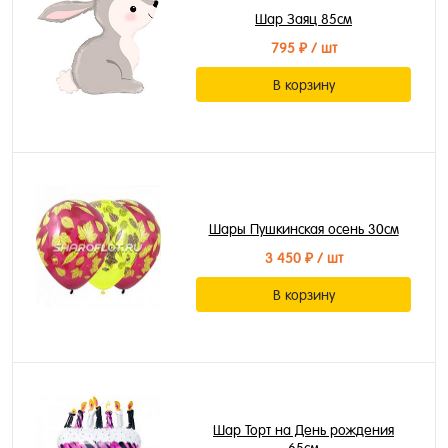
Шар Заяц 85см
795 ₽
/ шт
В корзину
Шары Пушкинская осень 30см
3 450 ₽
/ шт
В корзину
Шар Торт на День рождения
::::
## [WHAT THE TASK ASKS]
Set down the entries shown above once more, exactly as they read, but without pictures.

## [SOLUTION TO THE PROBLEM]
Шар Заяц 85см
795 ₽
/ шт
В корзину
Шары Пушкинская осень 30см
3 450 ₽
/ шт
В корзину
Шар Торт на День рождения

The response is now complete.